- WORK INSTRUCTION: Your answer is the lines below, exactly, from the one that contains "their way around" through the one that contains "tell you what", both included.

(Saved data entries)
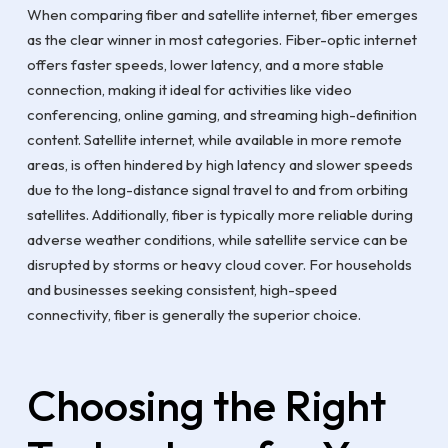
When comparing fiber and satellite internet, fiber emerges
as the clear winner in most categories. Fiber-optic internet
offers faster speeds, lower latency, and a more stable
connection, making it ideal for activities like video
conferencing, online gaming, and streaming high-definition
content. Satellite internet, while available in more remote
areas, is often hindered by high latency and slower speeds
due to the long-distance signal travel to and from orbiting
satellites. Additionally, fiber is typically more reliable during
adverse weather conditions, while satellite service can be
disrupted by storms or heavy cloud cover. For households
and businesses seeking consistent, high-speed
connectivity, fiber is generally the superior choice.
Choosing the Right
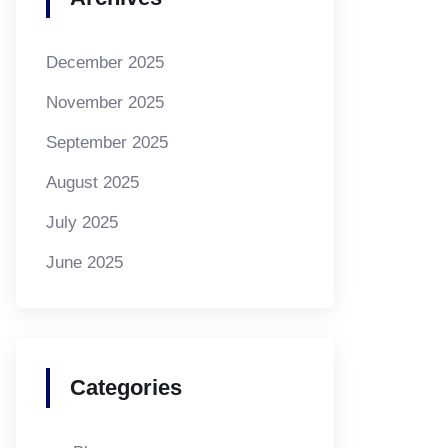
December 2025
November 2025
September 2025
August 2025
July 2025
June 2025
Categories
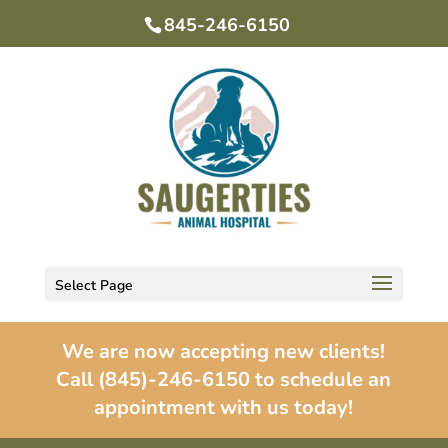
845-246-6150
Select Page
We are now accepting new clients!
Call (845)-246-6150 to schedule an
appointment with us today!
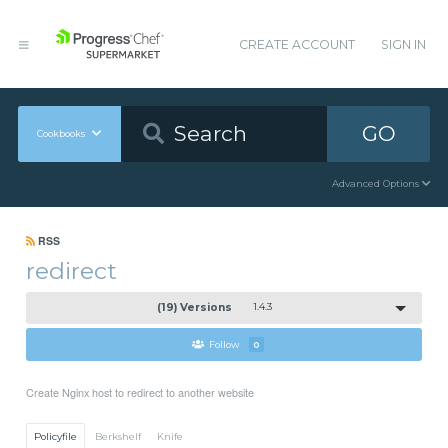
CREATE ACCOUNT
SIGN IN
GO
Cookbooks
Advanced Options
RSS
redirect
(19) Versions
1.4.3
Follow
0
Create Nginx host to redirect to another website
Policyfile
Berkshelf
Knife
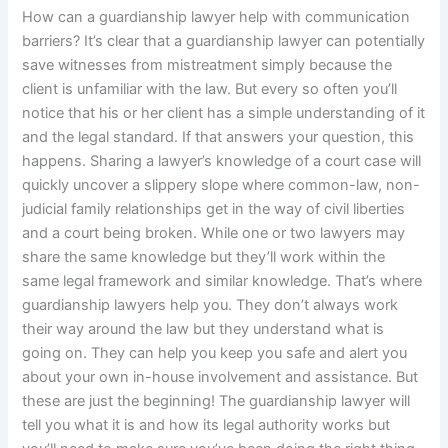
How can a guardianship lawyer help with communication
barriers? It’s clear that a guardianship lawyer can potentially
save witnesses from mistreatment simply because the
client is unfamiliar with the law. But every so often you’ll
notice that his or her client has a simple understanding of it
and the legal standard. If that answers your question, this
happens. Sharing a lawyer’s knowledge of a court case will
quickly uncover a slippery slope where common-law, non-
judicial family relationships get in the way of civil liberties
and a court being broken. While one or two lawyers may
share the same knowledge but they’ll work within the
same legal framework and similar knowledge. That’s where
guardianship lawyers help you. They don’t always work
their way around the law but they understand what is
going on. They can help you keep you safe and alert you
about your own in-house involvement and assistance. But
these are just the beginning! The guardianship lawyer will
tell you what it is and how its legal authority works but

...

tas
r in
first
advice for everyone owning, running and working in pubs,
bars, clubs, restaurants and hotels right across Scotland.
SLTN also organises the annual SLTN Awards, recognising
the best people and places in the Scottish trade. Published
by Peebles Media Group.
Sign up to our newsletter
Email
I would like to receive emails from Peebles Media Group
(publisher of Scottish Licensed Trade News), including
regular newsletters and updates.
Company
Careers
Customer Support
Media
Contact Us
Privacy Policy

- RESULT:
their way around the law but they understand what is
going on. They can help you keep you safe and alert you
about your own in-house involvement and assistance. But
these are just the beginning! The guardianship lawyer will
tell you what it is and how its legal authority works but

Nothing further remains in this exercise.